Among adults under age 65 with diabetes, 60% of those without insurance struggled to pay for care, as did 40% of people with coverage.

Overall, 41% of diabetics had families facing financial hardship due to healthcare costs, and 16% were unable to pay medical bills at all.

“Those that reported financial hardship from medical bills were more likely to experience high financial distress, cutting back on basic necessities – such as food and medications – and foregoing or delaying medical care due to cost,” said study coauthor Dr. Cesar Caraballo-Cordovez of Yale New Haven Hospital Center for Outcomes Research and Evaluation in New Haven, Connecticut.

“This situation is not fully prevented with insurance coverage,” Caraballo-Cordovez said by email.

Health costs related to diabetes have doubled over the past decade, from $116 billion in 2007 to $237 billion in 2017, accounting for one quarter of healthcare spending, the researchers note in Circulation: Cardiovascular Quality and Outcomes.

Average yearly spending by people with diabetes on out-of-pocket on care is over $1,800, the study team notes.
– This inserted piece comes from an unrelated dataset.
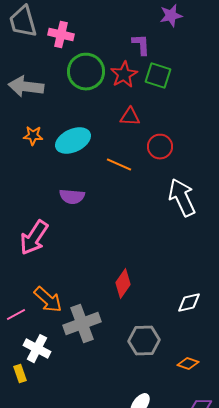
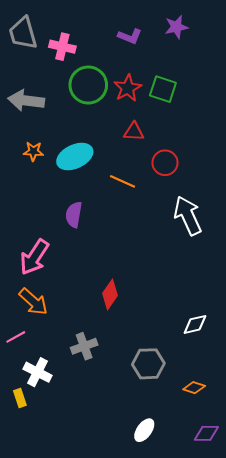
purple L-shape: (141, 45) -> (130, 36), moved, turned 115
purple semicircle: (72, 197) -> (74, 215), turned 95
red diamond: (123, 284) -> (110, 294), moved
orange arrow: (48, 300) -> (33, 302), moved
gray cross: (82, 324) -> (84, 346), size x0.7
And for nearly one in four diabetics, more than 10% of family income goes toward medical expenses.

To assess the financial toll of diabetes, researchers examined survey data from 165,000 working-age adults, including nearly 9,000 with diabetes, who represented about 13.1 million people with the disease nationwide.

People were more likely to struggle with medical bills related to diabetes when they were poor, uninsured, black, or dealing with multiple chronic diseases.
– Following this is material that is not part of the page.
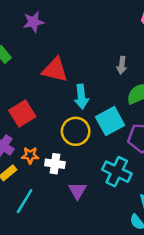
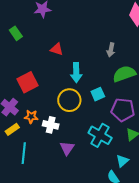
red triangle: (55, 70) -> (57, 49), size x0.6
cyan square: (110, 121) -> (98, 94), size x0.6
cyan line: (25, 201) -> (24, 153), turned -30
Compared to people without diabetes, adults with the disease were 27% more likely to have trouble affording food, 30% more likely to skip or delay checkups due to costs, and 43% more likely to skip or delay medication refills.

The study didn’t look at whether money struggles affected health outcomes. But previous research has found that people who delay or skip needed prescriptions or checkups are at higher risk for dangerously elevated blood sugar and complications like kidney failure, blindness and amputations.
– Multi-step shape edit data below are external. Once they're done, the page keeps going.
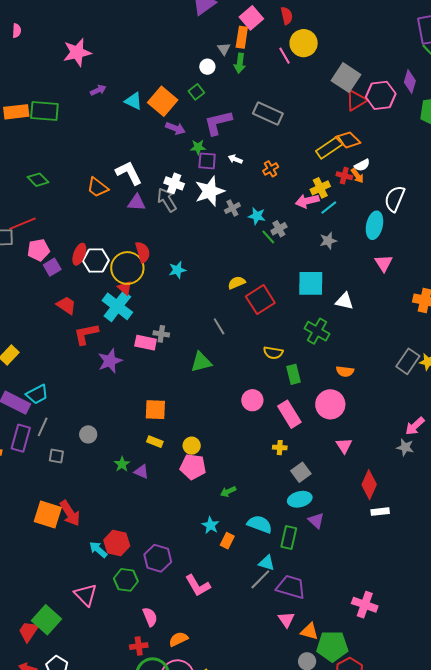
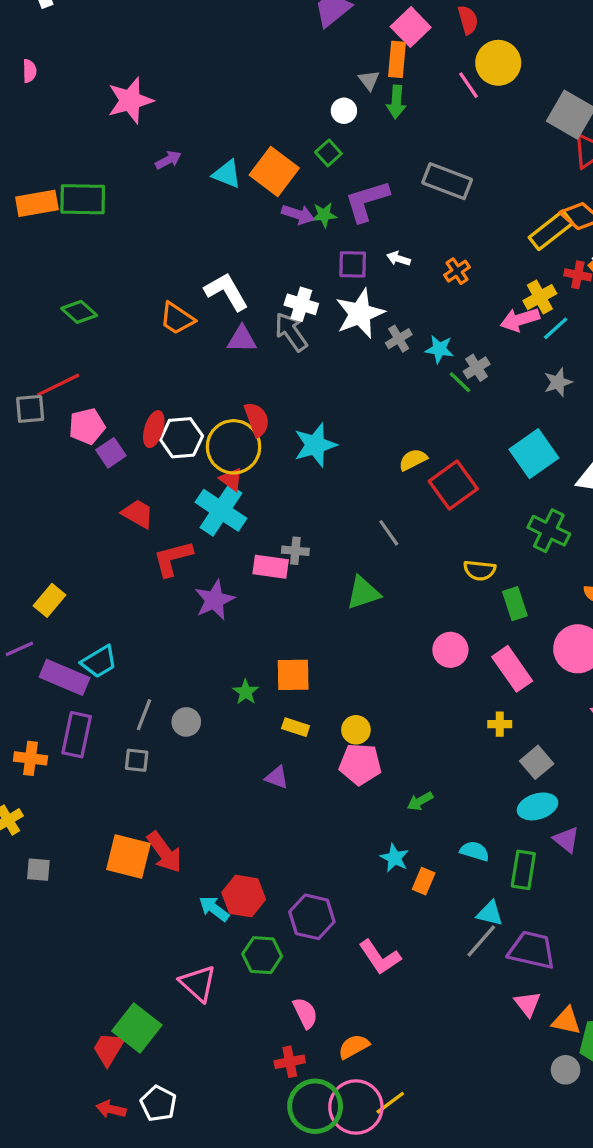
green star: (198, 147) -> (324, 215), moved
cyan star: (177, 270) -> (315, 445), size x1.5
cyan square: (311, 283) -> (534, 454), turned -32
gray line: (43, 427) -> (144, 715), moved
green star: (122, 464) -> (246, 692), moved
cyan semicircle: (260, 524) -> (475, 851), size x0.7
Patients may not be able to stop their out-of-pocket costs from going up, but they can try to shop around for insurance that lowers their bills and they can also ask their health providers to take cost into account when prescribing drugs or recommending treatment plans, said Dr. Laura Hawks of Harvard Medical School, in Boston, and the Cambridge Health Alliance.

“Patients with diabetes will almost certainly have high healthcare costs, so choosing a plan that has a higher premium but lower deductible and good prescription coverage may lower financial burden in the long run,” Hawks, who wasn’t involved in the study, said by email.